If an LLM is trained on such fiction stories, then it could simulate such a character. And then (as before) we would face the problem that behavior does not constrain motivation. A fiction story of a nice character could have the very same words as a fiction story of a mean character pretending to be nice, right up until page 72 where the two plots diverge because the latter character reveals her treachery. But now everything is at the “mask” level (masks on the one hand, masks-wearing-masks on the other hand), not the substrate level, so you can’t fall back on the claim that substrates are non-agent-y and only masks are agent-y. Right?
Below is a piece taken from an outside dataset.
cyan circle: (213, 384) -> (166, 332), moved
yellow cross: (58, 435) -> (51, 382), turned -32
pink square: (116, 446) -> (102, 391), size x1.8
Yeah, this is the part where I suggested upthread that “your comment is self-inconsistent by talking about “RL things built out of LLMs” in the first paragraph, and then proceeding in the second paragraph to implicitly assume that this wouldn’t change anything about alignment approaches and properties compared to LLMs-by-themselves.” I think the thing you wrote here is an assumption, and I think you originally got this assumption from your experience thinking about systems trained primarily by self-supervised learning, and I think you should be cautious in extrapolating that assumption to different kinds of systems trained in different ways.
I wrote more on this here, there are some new arguments starting with third paragraph. In particular, the framing I’m discussing is not LLM-specific, it’s just a natural example of it. The causal reason of me noticing this framing is not LLMs, but decision theory, the mostly-consensus “algorithm” axis of classifying how to think about the entities that make decisions, as platonic algorithms and not as particular concrete implementations.
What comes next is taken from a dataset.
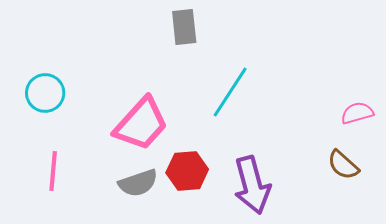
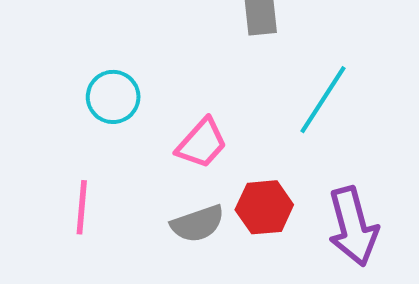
cyan circle: (45, 93) -> (113, 97), moved
pink trapezoid: (141, 124) -> (202, 143), size x0.7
In this case, there are now three entities: the substrate, the deceptive mask, and the role played by the deceptive mask. Each of them is potentially capable of defeating the others, if the details align favorably, and comprehension of the situation available to the others is lacking.
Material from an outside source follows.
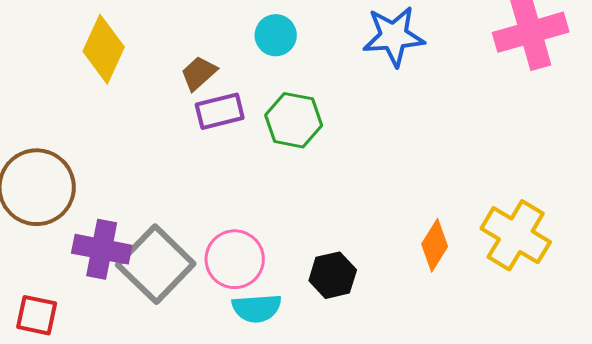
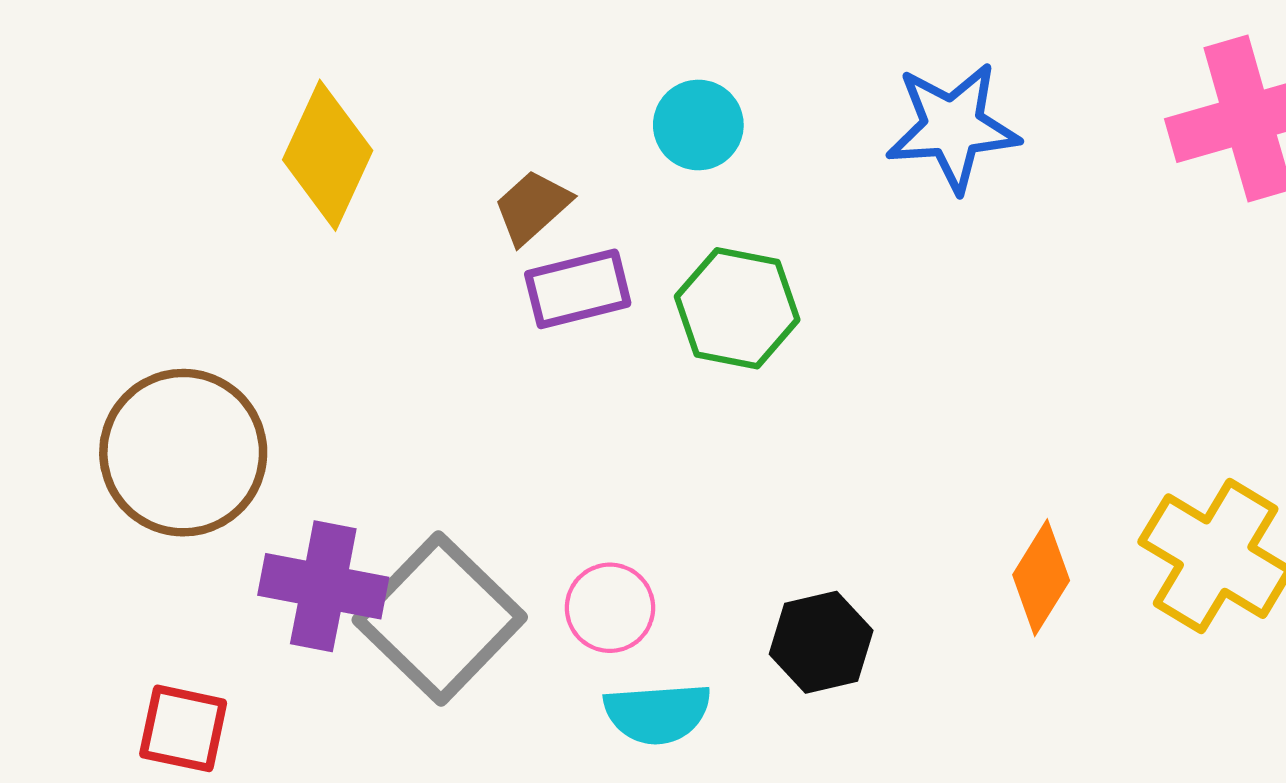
pink circle: (235, 259) -> (610, 608), size x0.7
This is more of an assumption that makes the examples I discuss relevant to the framing I’m describing, than a claim I’m arguing. The assumption is plausible to hold for LLMs (though as you note it has issues even there, possibly very serious ones), and I have no opinion on whether it actually holds in model-based RL, only that it’s natural to imagine that it could.
The relevance of LLMs as components for RL is to make it possible for an RL system to have at least one human-imitating mask that captures human behavior in detail. That is, for the framing to apply, at least under some (possibly unusual) circumstances an RL agent should be able to act as a human imitation, even if that’s not the policy more generally and doesn’t reflect its nature in any way. Then the RL part could be supplying the capabilities for the mask (acting as its substrate) that LLMs on their own might lack.
A framing is a question about centrality, not a claim of centrality. By describing the framing, my goal is to make it possible to ask the question of whether current behavior in other systems such as RL agents could also act as an entity meaningfully separate from other parts of its implementation, abstracting alignment of a mask from alignment of the whole system.